From the entries below, gather each line containing the word "read".

Transcribed page contents
■ ■ ■ ■ ■ ■ ■

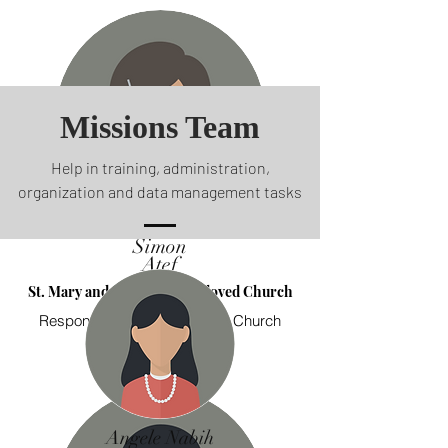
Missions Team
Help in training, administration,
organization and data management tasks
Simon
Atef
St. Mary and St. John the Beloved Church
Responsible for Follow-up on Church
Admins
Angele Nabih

■ ■ ■ ■ ■ ■ ■

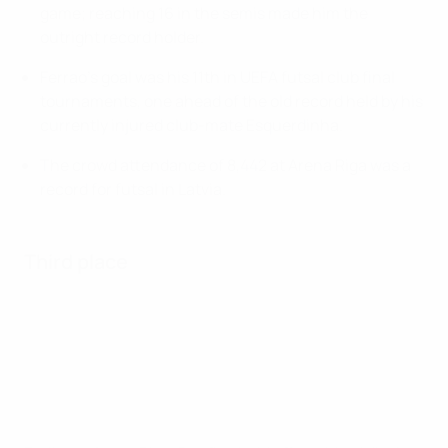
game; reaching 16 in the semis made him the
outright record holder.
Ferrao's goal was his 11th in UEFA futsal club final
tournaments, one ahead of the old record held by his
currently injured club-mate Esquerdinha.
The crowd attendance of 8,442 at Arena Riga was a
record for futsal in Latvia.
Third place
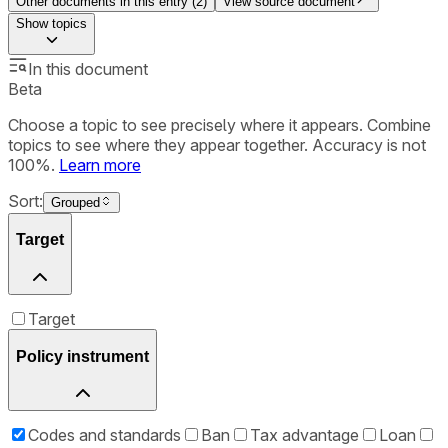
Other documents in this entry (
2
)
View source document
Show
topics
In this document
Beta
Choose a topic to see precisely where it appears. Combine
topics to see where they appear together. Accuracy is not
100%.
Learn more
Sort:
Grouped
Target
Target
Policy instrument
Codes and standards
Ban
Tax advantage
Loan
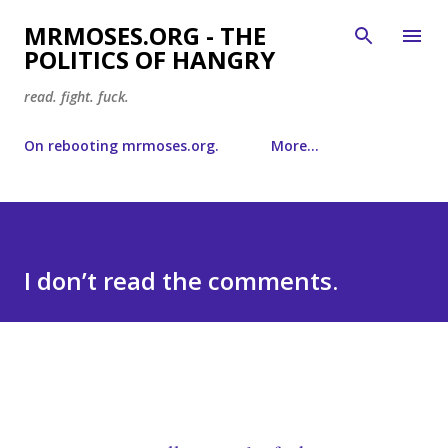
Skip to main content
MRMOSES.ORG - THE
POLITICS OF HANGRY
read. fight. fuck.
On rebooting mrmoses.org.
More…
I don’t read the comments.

■ ■ ■ ■ ■ ■ ■

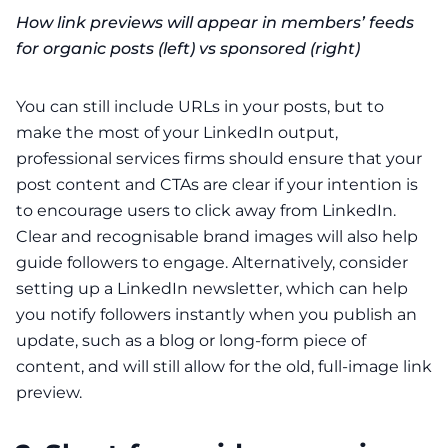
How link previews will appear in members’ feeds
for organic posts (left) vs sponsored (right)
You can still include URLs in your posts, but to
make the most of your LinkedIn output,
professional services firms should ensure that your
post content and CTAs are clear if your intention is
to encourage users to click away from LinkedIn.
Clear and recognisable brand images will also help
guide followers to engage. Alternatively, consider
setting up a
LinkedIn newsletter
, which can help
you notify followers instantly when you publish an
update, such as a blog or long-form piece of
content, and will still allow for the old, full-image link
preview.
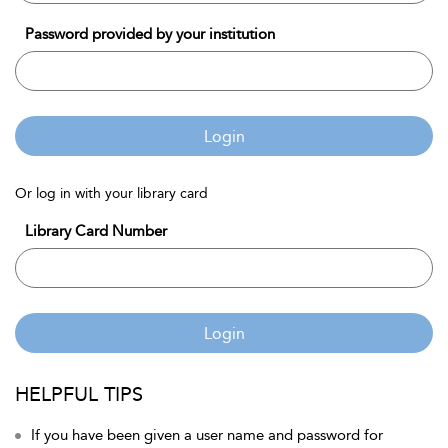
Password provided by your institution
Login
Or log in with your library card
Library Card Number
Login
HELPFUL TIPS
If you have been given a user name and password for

■ ■ ■ ■ ■ ■ ■

### Response box
read. fight. fuck.
I don’t read the comments.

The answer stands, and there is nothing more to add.